Collected data
——
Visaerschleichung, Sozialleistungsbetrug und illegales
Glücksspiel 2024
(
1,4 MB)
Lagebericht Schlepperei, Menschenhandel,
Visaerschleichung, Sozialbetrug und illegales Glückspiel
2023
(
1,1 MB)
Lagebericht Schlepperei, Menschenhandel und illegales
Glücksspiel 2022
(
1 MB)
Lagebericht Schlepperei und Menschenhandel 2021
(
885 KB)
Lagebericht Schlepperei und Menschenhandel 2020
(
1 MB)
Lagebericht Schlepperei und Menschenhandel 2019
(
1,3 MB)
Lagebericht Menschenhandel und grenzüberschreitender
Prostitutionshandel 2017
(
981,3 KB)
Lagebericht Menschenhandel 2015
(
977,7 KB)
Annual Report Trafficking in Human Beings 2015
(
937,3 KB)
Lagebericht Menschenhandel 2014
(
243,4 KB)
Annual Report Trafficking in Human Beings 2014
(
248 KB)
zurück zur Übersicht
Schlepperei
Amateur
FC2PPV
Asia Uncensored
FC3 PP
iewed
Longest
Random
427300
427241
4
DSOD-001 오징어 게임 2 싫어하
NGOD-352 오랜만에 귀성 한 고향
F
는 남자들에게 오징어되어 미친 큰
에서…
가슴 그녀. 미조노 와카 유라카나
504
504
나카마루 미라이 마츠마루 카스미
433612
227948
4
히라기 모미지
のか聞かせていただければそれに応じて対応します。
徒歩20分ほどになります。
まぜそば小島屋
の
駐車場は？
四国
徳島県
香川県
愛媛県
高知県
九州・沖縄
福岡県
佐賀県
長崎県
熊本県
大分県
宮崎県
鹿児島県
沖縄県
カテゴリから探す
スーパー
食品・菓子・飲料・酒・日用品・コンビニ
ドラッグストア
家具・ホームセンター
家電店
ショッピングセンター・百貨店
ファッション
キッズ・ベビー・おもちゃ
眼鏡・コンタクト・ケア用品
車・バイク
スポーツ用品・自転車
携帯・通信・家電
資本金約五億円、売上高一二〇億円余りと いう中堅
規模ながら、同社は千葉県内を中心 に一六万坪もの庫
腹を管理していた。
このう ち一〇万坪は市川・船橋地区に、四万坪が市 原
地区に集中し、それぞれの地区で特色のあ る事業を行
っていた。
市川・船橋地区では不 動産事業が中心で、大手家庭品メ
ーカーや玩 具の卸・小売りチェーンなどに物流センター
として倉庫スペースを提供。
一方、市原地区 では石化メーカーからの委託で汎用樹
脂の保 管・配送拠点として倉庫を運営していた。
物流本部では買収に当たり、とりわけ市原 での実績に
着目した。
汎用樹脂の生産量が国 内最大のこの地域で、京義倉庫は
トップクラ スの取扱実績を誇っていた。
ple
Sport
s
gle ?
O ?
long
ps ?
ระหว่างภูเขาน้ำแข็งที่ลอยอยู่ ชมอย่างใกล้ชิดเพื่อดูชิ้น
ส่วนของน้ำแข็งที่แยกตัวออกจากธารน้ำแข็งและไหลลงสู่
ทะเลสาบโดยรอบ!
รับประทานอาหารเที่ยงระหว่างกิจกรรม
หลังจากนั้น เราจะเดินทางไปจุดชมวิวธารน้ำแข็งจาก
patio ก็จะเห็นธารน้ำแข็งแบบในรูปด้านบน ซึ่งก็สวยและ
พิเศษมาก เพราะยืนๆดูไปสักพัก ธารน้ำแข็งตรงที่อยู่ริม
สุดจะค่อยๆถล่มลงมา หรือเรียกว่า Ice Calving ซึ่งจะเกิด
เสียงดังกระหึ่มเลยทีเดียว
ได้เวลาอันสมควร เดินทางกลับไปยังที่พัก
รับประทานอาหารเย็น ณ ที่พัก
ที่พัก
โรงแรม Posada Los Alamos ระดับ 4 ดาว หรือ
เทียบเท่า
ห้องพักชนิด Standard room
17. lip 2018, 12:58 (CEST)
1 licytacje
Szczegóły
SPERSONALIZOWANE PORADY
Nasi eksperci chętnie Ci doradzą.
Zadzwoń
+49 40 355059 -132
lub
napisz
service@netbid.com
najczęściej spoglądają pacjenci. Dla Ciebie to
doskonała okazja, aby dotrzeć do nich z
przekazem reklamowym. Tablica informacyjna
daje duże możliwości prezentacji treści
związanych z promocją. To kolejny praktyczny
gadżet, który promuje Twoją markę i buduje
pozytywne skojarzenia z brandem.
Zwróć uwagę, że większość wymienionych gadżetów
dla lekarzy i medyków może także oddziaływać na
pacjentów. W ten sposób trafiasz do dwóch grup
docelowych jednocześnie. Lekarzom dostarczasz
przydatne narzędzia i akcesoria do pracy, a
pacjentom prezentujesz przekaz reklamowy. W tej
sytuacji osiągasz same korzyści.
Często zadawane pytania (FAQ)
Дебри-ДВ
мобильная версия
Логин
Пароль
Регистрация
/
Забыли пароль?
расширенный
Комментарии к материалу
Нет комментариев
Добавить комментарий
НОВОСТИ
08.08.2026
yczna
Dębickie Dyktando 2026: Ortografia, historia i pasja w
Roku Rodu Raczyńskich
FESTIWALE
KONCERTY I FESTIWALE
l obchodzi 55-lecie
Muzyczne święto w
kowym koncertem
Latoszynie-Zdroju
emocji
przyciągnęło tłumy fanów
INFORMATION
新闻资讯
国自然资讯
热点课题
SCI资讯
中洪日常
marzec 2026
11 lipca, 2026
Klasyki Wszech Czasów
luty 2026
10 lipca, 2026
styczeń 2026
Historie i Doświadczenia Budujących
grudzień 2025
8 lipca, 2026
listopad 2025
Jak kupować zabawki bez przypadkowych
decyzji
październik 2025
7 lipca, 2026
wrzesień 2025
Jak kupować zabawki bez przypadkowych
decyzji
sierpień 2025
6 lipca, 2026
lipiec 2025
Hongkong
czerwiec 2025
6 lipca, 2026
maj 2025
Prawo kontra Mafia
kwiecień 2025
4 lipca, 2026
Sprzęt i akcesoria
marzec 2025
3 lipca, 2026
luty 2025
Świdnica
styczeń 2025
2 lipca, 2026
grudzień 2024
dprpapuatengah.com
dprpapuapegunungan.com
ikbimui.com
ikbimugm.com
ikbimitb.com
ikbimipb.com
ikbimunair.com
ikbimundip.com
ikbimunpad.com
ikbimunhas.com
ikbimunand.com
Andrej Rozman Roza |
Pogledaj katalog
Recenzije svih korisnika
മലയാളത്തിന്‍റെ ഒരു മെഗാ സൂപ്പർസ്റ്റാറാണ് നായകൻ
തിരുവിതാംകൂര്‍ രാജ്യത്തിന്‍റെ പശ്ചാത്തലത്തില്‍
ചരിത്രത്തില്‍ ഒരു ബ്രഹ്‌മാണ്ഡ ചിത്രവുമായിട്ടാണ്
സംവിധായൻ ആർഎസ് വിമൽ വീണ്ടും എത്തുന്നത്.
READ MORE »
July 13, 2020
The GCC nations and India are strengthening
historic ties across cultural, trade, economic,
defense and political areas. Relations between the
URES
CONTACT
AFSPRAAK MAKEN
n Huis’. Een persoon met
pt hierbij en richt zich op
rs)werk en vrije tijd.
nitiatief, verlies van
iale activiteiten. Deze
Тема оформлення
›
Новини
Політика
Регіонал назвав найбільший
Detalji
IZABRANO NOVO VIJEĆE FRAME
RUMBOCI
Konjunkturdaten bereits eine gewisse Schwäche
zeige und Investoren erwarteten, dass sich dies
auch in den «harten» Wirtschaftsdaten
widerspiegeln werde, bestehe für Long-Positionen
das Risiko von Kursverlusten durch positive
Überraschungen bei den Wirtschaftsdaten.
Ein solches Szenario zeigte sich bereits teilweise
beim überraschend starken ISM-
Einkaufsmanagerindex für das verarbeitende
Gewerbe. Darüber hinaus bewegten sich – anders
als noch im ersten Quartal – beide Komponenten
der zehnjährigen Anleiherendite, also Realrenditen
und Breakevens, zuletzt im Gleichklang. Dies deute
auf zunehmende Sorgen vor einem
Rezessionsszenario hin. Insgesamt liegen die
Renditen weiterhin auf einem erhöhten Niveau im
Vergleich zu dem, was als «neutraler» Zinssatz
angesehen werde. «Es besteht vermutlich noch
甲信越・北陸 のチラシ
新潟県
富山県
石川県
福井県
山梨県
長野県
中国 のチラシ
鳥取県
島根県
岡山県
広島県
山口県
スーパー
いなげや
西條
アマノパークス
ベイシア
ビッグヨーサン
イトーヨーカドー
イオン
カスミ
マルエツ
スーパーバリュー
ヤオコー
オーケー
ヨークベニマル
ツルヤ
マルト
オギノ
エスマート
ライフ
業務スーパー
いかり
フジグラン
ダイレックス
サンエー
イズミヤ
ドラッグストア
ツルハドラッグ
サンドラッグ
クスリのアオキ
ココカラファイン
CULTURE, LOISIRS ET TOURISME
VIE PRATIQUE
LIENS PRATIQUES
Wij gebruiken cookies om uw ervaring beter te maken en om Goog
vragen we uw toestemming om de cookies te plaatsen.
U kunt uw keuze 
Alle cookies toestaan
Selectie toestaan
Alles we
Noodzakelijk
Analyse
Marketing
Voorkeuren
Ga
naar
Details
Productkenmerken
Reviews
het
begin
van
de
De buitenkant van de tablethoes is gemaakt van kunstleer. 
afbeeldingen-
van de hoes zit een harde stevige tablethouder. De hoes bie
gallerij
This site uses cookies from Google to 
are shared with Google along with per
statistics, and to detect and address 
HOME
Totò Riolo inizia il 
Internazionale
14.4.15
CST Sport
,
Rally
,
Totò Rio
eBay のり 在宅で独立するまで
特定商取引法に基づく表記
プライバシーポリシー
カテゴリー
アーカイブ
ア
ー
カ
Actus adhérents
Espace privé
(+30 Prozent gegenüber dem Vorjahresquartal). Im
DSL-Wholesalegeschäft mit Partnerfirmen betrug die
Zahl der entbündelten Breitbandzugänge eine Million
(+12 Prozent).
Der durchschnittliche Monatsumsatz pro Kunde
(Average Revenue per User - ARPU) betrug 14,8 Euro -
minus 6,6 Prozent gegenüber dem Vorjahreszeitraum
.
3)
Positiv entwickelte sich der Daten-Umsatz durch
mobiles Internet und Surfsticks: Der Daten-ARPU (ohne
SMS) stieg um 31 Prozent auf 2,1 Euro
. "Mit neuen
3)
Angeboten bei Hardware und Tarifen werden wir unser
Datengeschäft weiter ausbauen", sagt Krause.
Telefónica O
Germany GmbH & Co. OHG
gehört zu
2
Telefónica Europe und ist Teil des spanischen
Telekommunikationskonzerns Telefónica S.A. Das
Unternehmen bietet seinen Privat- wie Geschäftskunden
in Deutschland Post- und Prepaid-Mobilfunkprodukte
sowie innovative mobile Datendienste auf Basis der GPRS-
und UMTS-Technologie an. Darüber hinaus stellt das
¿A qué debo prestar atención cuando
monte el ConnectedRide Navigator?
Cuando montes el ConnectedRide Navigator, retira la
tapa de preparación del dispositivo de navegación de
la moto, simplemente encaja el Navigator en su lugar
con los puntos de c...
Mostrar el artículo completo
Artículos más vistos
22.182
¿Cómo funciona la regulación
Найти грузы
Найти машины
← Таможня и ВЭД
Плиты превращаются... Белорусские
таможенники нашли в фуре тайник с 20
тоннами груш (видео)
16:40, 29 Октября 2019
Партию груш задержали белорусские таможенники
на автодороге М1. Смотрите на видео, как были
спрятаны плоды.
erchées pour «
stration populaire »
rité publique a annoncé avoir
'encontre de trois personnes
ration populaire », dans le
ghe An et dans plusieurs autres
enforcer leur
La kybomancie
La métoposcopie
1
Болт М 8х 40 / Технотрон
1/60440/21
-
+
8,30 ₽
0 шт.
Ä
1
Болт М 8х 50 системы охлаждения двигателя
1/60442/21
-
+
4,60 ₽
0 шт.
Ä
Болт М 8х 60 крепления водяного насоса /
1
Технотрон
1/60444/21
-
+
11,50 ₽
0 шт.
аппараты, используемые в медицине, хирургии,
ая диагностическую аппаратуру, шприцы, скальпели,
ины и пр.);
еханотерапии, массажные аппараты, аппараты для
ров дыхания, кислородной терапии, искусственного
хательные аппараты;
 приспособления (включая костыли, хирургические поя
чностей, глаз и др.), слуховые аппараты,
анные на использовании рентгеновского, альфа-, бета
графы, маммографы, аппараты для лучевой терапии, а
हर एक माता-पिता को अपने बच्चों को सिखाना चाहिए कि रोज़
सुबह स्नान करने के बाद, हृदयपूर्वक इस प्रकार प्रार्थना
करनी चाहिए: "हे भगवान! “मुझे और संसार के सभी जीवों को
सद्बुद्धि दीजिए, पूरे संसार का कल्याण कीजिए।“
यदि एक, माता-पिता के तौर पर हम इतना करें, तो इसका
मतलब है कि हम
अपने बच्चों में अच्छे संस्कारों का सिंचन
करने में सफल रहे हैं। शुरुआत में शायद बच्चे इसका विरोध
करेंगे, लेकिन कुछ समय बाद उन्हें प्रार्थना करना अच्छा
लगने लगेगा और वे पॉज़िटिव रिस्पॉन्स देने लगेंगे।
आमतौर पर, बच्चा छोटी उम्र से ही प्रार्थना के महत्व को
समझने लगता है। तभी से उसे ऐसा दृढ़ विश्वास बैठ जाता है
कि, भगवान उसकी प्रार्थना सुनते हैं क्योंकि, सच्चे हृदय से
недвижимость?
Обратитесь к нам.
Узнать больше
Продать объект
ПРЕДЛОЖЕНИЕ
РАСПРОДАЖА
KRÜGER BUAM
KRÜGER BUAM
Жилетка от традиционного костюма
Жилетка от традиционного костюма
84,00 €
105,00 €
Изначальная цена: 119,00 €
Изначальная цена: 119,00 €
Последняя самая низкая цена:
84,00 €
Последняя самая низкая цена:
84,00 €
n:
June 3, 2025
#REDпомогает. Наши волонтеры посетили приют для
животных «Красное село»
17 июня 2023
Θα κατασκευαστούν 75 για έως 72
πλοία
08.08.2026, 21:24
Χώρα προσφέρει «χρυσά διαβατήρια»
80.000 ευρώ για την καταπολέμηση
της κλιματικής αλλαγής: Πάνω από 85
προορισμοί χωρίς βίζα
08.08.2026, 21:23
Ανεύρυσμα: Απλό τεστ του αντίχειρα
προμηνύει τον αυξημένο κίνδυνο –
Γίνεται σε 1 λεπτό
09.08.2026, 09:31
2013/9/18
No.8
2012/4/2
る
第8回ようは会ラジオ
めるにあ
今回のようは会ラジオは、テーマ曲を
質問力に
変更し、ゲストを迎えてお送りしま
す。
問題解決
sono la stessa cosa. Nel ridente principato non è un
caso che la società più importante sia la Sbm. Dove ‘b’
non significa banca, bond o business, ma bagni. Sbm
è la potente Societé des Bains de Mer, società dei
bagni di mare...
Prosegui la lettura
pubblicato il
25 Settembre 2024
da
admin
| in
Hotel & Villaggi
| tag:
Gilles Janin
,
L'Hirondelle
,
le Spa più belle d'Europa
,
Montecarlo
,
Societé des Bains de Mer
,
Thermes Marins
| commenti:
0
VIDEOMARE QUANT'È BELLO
——
# Task instructions
Only lines that hold the string "Lagebericht" belong in the answer, so copy every one of them from the records.

# Expected answer
Lagebericht Schlepperei, Menschenhandel,
Lagebericht Schlepperei, Menschenhandel und illegales
Lagebericht Schlepperei und Menschenhandel 2021
Lagebericht Schlepperei und Menschenhandel 2020
Lagebericht Schlepperei und Menschenhandel 2019
Lagebericht Menschenhandel und grenzüberschreitender
Lagebericht Menschenhandel 2015
Lagebericht Menschenhandel 2014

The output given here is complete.